Thursday, April 30, 2009

Capitalizing on Our Greatest Asset

President Obama speaking with astronauts on the International Space Station March 24, 2009. From left: Sen. Kay Bailey Hutchison (TX); John Holdren, Director of the Office of Science and Technology Policy; Sen. Bill Nelson (FL), right, who flew aboard the space shuttle in 1986.
Photo Credit: White House Photo/Pete Souza

This morning John Holdren, PhD, Assistant to the President for Science and Technology and Director of the Office of Science and Technology Policy, spoke at the AAAS Forum on Science and Technology Policy. Most of what Dr. Holdren presented this morning reinforced what President Obama recently said in his address at the National Academy of Sciences.

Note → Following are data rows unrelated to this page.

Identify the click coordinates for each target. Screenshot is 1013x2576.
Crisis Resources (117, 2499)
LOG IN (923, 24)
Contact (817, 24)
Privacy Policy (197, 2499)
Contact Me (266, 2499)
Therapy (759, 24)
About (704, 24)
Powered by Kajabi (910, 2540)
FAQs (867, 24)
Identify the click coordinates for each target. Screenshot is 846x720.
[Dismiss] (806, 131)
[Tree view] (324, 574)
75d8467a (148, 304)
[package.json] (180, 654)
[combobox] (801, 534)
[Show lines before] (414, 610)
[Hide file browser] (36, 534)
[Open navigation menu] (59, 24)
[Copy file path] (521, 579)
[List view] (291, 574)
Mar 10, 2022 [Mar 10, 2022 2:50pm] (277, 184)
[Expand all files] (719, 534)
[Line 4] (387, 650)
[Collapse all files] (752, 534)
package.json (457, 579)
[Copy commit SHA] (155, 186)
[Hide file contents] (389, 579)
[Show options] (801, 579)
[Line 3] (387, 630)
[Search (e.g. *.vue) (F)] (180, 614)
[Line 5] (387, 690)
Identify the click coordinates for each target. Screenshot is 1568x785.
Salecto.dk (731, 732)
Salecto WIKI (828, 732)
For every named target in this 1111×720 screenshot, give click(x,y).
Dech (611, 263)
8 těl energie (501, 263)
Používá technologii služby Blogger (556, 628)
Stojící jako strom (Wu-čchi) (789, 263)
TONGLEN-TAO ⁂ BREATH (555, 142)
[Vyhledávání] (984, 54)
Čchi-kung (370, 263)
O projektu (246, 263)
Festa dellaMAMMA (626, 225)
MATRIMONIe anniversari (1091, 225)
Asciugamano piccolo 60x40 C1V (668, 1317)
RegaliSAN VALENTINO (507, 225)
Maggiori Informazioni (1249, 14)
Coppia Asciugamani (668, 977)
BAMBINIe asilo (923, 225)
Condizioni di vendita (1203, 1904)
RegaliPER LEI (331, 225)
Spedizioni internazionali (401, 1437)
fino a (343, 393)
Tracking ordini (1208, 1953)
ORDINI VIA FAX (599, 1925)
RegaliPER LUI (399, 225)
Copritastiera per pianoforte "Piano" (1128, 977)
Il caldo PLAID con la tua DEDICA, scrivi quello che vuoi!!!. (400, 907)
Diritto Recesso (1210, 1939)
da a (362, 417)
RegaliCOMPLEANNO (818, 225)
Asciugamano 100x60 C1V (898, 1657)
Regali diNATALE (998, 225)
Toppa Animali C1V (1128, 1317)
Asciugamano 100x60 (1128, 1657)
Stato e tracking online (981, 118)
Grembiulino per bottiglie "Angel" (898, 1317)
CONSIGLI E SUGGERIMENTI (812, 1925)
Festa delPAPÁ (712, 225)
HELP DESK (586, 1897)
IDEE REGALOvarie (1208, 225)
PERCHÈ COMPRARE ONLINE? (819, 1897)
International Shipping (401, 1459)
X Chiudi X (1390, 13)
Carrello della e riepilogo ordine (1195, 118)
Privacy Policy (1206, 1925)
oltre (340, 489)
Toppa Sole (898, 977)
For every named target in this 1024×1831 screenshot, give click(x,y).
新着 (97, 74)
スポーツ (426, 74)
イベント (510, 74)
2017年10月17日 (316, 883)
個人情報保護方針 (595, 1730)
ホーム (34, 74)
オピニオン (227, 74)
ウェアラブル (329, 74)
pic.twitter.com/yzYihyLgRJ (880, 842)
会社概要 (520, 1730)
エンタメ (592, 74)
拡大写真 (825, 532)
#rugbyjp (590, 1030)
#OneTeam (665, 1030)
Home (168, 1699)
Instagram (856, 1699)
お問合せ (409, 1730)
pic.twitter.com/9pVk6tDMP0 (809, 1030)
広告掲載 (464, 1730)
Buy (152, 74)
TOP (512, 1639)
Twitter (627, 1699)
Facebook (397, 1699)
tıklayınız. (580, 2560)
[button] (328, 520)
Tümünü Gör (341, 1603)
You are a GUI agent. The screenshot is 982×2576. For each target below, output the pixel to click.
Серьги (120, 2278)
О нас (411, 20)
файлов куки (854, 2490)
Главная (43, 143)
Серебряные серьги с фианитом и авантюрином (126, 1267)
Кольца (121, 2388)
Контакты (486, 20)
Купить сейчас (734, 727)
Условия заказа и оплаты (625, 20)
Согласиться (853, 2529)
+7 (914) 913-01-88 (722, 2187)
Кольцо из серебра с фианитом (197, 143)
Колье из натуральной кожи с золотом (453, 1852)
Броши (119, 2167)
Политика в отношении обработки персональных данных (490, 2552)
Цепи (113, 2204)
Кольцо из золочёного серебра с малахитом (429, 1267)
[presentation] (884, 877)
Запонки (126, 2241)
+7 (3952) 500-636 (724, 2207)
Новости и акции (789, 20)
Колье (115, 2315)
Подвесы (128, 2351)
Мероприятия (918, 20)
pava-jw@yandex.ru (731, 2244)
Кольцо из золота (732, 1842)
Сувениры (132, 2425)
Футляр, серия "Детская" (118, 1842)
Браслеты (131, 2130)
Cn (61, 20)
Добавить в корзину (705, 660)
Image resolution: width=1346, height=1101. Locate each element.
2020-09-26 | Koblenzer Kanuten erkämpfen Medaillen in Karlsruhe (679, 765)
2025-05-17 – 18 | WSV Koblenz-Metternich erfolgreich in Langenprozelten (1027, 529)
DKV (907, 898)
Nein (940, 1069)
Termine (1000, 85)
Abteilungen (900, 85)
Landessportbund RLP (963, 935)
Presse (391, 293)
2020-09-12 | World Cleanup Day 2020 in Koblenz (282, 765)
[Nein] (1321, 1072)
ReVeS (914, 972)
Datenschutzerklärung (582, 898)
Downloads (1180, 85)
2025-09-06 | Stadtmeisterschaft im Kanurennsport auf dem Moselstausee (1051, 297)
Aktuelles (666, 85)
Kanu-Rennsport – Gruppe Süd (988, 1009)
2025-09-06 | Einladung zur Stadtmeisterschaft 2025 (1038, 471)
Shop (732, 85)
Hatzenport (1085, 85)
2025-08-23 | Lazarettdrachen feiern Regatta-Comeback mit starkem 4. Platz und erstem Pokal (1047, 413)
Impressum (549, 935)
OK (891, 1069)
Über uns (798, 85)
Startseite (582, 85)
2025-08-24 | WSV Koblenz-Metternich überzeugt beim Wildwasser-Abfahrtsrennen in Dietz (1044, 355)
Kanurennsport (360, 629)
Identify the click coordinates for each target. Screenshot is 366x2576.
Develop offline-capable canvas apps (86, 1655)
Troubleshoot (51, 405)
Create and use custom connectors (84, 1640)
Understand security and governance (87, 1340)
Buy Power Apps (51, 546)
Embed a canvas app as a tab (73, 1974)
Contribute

Dr. Holdren concluded his remarks by telling the audience that our greatest asset right now is the President's engagement with science and technology. It is refreshing to have an Administration who is on the side of science, but this does not mean that we can be complacent.

Congressman Bart Gordon, Chair of the House Committee on Science and Technology, also spoke at the Forum this morning, and called on the science community to demonstrate the results of science. He said it is essential to "put a face on science" and to help the public understand that science is about jobs and quality of life because there are many competeting programs and a limited budget.

While the American Recovery and Reinvestment Act and FY 2009 appropriations have provided an infusion of funding for research and development, more work is ahead to ensure that research is a funding priority in the years ahead. Stan Collender of Qorvis Communications and a U.S. budget expert told the Forum audience that starting in 2011 there will likely be ambitious budget deficit reduction efforts, some of which will come from cuts in discretionary spending. This means that in order to pay for research, other programs would have to be cut. Collender said that it will be critical for scientists to talk to the public and Congress about why research is important to the U.S.

So, although science and technology has this tremendous asset in the White House, the overaraching message that I heard this morning is that scientists need to speak out now to ensure research continues to be a priority.